From the low, came the high. Rocky Maivia may have been finished, but The Rock certainly wasn't and he returned in the summer of 1997.
"Vince McMahon says 'hey, I'm gonna bring you back.' It was August 1997 I'll never forget it," he continued.
"[I was put] in a militant group called 'The Nation of Domination.' These guys wound up being my brothers, great friends.
"I went out, and I said: 'Rocky Maivia is a lot of things but sucks isn't one of them.' And this is on live TV on Monday Night RAW.
"I said, 'it's not a black thing. It's not a white thing. It's a me whopping your ass thing,' something to that effect, and I just kept there dropped the mic.
"Fans were kind of booing, chanting Rocky sucks, but they were feeling something. They could feel a difference because I was just being me."
Rock then talked about connecting with fans and the moment he knew he'd arrived in WWE.
"The next PPV I had was in Chicago, the place that booed me out of the building," Rock continued.
"We would walk out and in this syncopated beat [The Nation of Domination's music] I start to hear 15,000 people, 'Rocky sucks. Rocky sucks. Rocky sucks.' I mean hard, blowing the roof of the place.
"I get in the middle of the ring. I pause. I want to see what happens to this crowd. 'Rocky sucks.' It got stronger, and all I did, I kind of turned around.
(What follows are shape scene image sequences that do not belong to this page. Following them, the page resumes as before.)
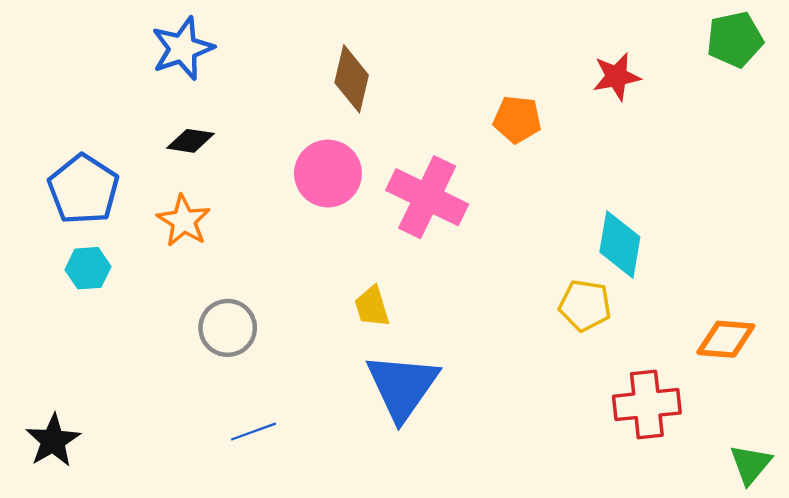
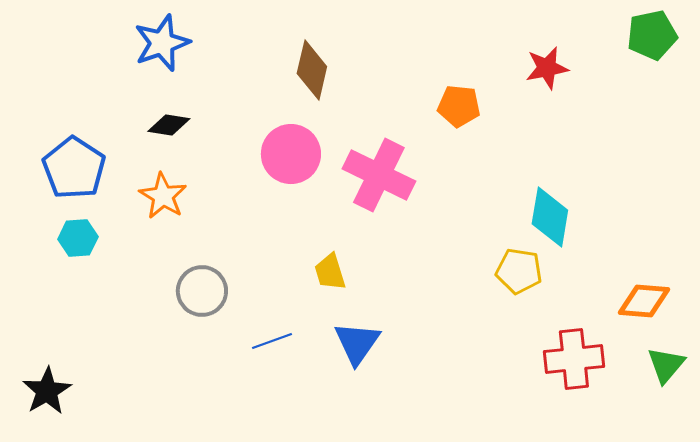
blue triangle: (402, 386) -> (357, 343), size x0.7
blue line: (254, 432) -> (272, 341), moved
green triangle: (751, 464) -> (666, 365), moved

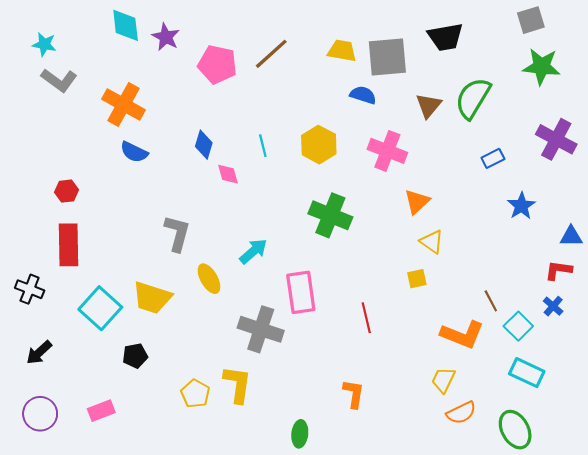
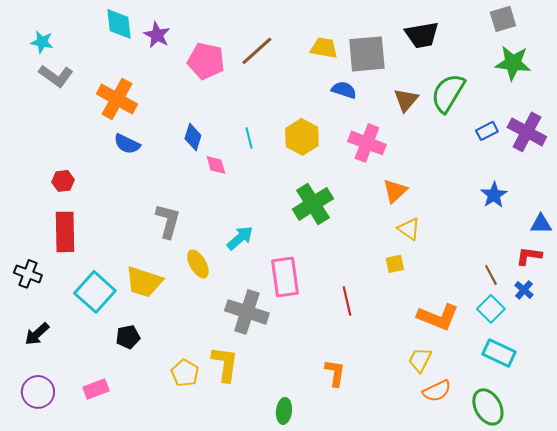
blue rectangle: (493, 158) -> (487, 131), moved
green cross: (330, 215) -> (313, 204), turned 36
brown line: (491, 301) -> (491, 275), moved

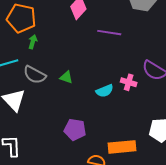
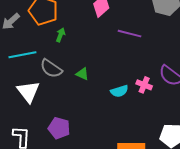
green arrow: (33, 42) -> (61, 35), moved
purple pentagon: (75, 130) -> (59, 128), moved

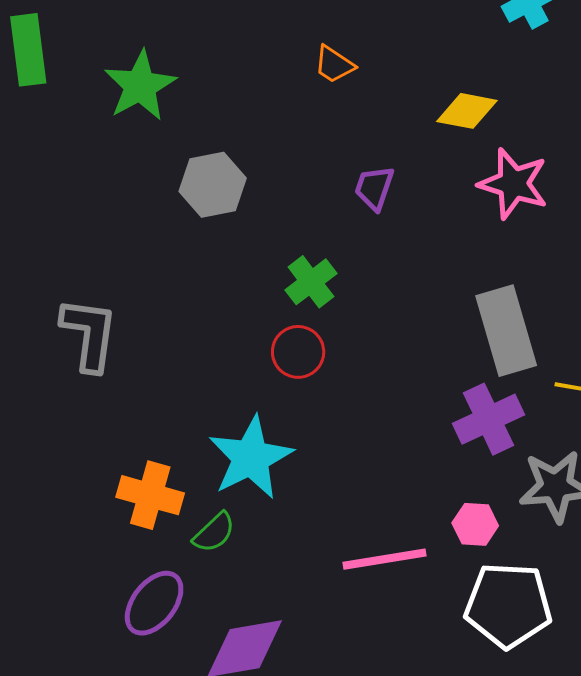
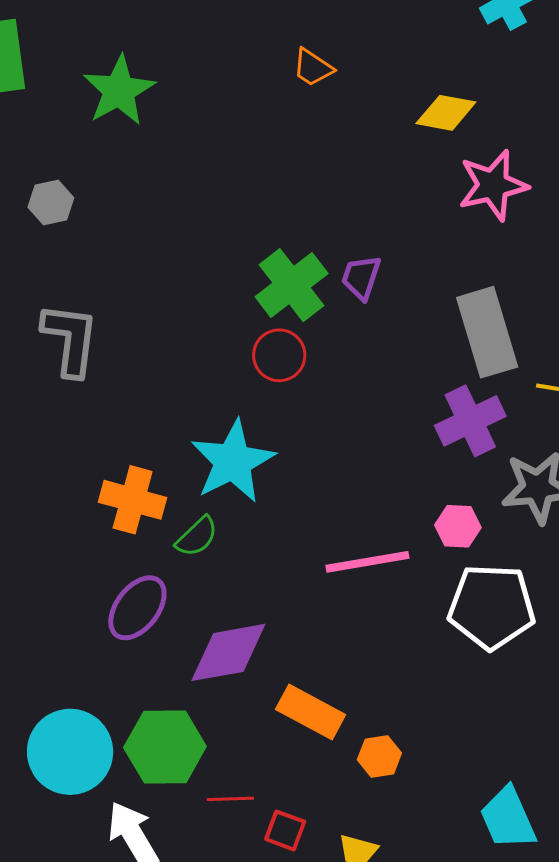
pink star: (513, 184) -> (493, 185), turned -30
gray hexagon: (213, 185) -> (51, 203), moved, size x0.7
purple trapezoid: (374, 188) -> (361, 277), moved
green cross: (311, 282) -> (292, 285), size x1.4

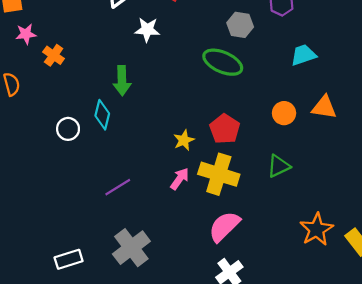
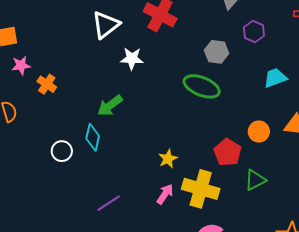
green arrow: (122, 81) -> (110, 106), turned 56
red pentagon: (225, 129) -> (228, 152), moved

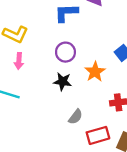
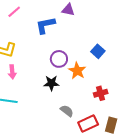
purple circle: (65, 52) -> (59, 59), moved
gray semicircle: (75, 117) -> (67, 111), turned -80

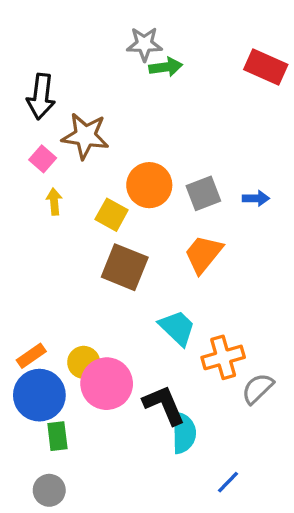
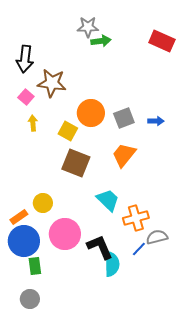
yellow circle: (84, 362) -> (43, 203), moved
gray semicircle: (258, 389) -> (157, 237), turned 30
blue line: (228, 482) -> (139, 249), moved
"I look this way. It got so strong. That place was f***ing vibrating, that arena.
"I knew in that moment that I was in rarefied air and that rarefied air in professional wrestling is me doing absolutely nothing and having the crowd right there in the palm of my hand.
"Did nothing. 'Rocky sucks.' Looked at them. 'Rocky sucks.' And all I did was go, 'no, no, no.' When I went home that night, back at the hotel, I realized that I had something special and I was so elated.
"It was like a weight was lifted off my body. It was almost like a resurrection, like a religious experience when you catch the holy ghost because then I realized ah, now with the people, we can dance.
"Now with the people, we're gonna have a real relationship."
In the space of just a few months, Dwayne Johnson went from rock bottom to the top of the mountain in WWE.
You can watch his full Q&A, which lasts 15 minutes, HERE.
Thankfully, The Rock was strong enough to bounce back from his lowest moment.
He could have easily walked away after WrestleMania 13, but he didn't and instead became the most iconic WWE star in history. The lesson is clear: Never give up on your dreams.